Your task
Give back every line of the data exactly. Pictures are not part of the copy.

[Records from a collection]
━━━━━━━━━━━━━━━━━━━━━━━━━━━━━━

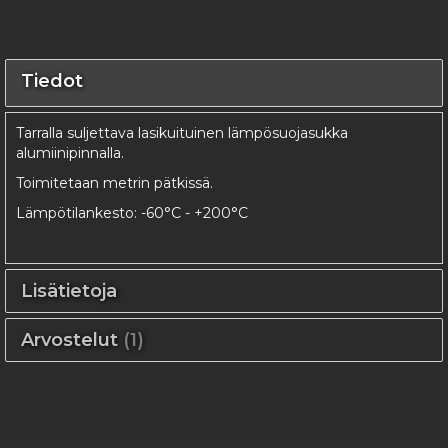
Tiedot
Tarralla suljettava lasikuituinen lämpösuojasukka
alumiinipinnalla.
Toimitetaan metrin pätkissä.
Lämpötilankesto: -60°C - +200°C
Lisätietoja
Arvostelut
1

━━━━━━━━━━━━━━━━━━━━━━━━━━━━━━

Expected answer
Tiedot
Tarralla suljettava lasikuituinen lämpösuojasukka
alumiinipinnalla.
Toimitetaan metrin pätkissä.
Lämpötilankesto: -60°C - +200°C
Lisätietoja
Arvostelut
1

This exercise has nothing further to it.